Breathing
Matters was established 8 years ago with the aim of finding better treatments
for interstitial lung diseases (ILD) and lung infections. Since that time, we
have raised money and awareness into these often neglected conditions. Looking
back over the 8 years, we have come much further than any of us would have
anticipated in the beginning. We have established new theories on the
development of ILD or lung fibrosis and the role of the immune system in
particular the clotting cascade and neutrophils. We also have better ways of
monitoring and diagnosing these conditions and our novel nuclear medicine
imaging programme and relatively non-invasive lung biopsy service are the first
in the UK. We could not have achieved any of this without the support of our
funders and our patients, so thank you all. This review highlights our achievements
to date and our future directions in ILD.
Relatively Non-Invasive Lung Cryobiopsy (2014-ongoing):
Objective: To find a less invasive and better diagnostic tool for every patient with ILD
Main benefactors: Teresa Timberlake and family – equipment purchase + Lawrence Matz Memorial Fund – Clinical Fellow
Breathing Matters investment: £52,000 salary; £36,000 (total £88,000)

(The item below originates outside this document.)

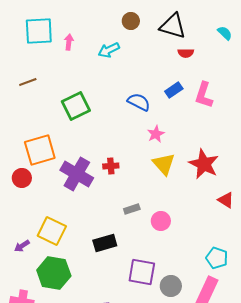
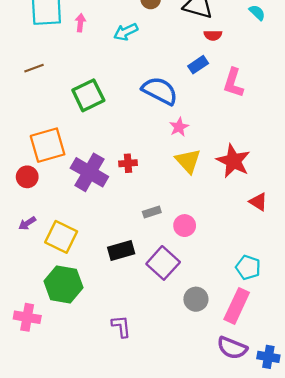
blue rectangle: (174, 90) -> (198, 65), moved
blue semicircle: (139, 102) -> (160, 91), size x1.4
purple arrow: (22, 246) -> (27, 223), moved
purple square: (142, 272) -> (163, 263), moved, turned 32

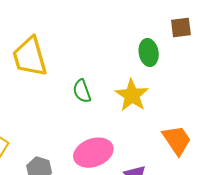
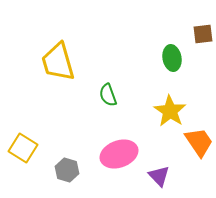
yellow star: (132, 95) -> (170, 111), moved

Leveraged funding: £347,000
Outcomes:
1.
Novel
cryobiopsy service, first in the UK including training other centres;
presentations at European Respiratory Society (2015), British Thoracic Society
(2014-6); publications: review 2016; papers in preparation:
2.
Completed
Lung-INHALE study Study (2019) to assess inhaled drug deposition using
CLB. This will allow drug companies to
develop inhaled therapies for IPF and be sure that they are reaching the part
of the lung where they are needed. The use of inhaled therapy will avoid some
of the side-effects of anti-fibrotic drugs that are taken as tablets.
This
project was developed in discussion with a family whose mother had had a
surgical lung biopsy towards the end of her life. Her experience was such that
her family felt that a less invasive alternative must be available. Dr Theresia
Mikolasch, the Lawrence Matz Clinical Fellow, took this on for Breathing
Matters to find out about and train in new techniques. Dr Mikolasch then
returned to UCLH and established the first and only UK cryoscopic lung biopsy
(CLB) service. CLB is a new way of obtaining larger lung biopsies using a
flexible bronchoscope passed into the lungs through the mouth. The patient is
sedated and surgery is avoided. This is not only better for the patient than a surgical lung
biopsy, but also provides a solution to
the lack of biopsy samples available for scientific research. GSK were so excited by the technique that
they awarded Dr Mikolasch and Dr Porter a grant of over £300,000 to carry on
the service for an additional 3 years.
Novel FDG-PET Imaging
to Predict Prognosis and Response to Treatment in ILD (2014-ongoing):
Objective: To find a new test (biomarker) that will enable us to predict prognosis and response to treatment in each individual patient.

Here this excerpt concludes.